[YOUR ASSIGNMENT] What lines in the listing below hold the string "Hardware"? Please copy them out.

--*--

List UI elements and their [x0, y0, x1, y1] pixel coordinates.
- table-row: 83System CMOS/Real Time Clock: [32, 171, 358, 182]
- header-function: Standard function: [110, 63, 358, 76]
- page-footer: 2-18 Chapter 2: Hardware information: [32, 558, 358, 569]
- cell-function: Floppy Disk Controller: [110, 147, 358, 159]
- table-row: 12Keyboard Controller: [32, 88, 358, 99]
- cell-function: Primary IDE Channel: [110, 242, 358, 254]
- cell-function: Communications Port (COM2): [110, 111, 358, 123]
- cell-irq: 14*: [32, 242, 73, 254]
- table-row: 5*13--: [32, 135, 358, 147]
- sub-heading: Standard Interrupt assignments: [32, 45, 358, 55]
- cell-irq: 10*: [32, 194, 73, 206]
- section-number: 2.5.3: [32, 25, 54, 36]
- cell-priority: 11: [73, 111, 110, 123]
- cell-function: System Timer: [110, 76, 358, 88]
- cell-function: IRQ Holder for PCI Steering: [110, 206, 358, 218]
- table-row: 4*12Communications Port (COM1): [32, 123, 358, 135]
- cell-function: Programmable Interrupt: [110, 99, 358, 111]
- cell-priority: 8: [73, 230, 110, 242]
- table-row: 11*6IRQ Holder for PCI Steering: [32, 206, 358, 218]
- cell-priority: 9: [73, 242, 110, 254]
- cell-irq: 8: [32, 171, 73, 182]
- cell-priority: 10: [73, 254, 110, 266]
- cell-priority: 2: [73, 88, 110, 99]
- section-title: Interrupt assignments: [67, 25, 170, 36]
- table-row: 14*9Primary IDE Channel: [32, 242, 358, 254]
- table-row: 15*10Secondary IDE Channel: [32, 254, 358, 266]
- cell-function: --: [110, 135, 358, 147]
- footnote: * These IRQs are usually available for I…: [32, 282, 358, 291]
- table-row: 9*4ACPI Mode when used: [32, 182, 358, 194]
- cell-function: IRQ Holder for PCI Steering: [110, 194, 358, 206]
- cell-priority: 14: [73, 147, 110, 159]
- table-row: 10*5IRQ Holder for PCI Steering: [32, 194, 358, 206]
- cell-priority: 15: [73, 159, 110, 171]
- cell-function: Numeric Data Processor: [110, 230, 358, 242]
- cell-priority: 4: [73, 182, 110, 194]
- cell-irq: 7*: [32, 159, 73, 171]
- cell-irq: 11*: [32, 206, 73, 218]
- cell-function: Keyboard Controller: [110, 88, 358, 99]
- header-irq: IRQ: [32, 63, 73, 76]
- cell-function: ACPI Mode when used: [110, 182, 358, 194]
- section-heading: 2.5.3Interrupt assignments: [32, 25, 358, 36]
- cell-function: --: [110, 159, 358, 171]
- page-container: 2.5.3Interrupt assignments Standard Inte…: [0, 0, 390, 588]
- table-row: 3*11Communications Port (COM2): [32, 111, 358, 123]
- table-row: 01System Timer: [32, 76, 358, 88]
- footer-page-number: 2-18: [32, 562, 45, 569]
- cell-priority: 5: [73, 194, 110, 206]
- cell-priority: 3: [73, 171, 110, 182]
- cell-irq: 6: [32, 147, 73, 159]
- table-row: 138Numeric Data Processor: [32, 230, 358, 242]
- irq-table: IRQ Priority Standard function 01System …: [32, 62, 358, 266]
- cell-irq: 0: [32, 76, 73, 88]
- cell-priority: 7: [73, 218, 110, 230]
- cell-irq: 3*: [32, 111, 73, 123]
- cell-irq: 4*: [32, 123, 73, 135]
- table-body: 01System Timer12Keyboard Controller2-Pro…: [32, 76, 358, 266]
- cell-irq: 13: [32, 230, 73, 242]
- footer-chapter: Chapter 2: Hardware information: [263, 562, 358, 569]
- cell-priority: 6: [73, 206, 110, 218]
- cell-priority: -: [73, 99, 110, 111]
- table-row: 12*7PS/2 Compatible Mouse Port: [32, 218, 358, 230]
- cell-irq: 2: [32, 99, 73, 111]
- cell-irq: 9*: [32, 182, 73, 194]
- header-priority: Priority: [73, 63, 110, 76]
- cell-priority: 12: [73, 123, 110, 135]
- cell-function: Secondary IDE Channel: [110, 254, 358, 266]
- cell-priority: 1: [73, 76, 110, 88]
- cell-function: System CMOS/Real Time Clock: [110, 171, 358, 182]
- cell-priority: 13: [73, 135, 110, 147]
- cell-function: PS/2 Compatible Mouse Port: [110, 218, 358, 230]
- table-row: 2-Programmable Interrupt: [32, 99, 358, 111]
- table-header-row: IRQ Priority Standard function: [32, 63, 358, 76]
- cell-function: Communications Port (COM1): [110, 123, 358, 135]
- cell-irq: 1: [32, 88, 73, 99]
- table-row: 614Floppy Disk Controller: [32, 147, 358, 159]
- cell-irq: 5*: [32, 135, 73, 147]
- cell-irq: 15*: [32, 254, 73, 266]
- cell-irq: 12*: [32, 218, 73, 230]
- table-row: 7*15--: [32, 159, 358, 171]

--*--

[RESULT FOR THIS TASK]
- page-footer: 2-18 Chapter 2: Hardware information: [32, 558, 358, 569]
- footer-chapter: Chapter 2: Hardware information: [263, 562, 358, 569]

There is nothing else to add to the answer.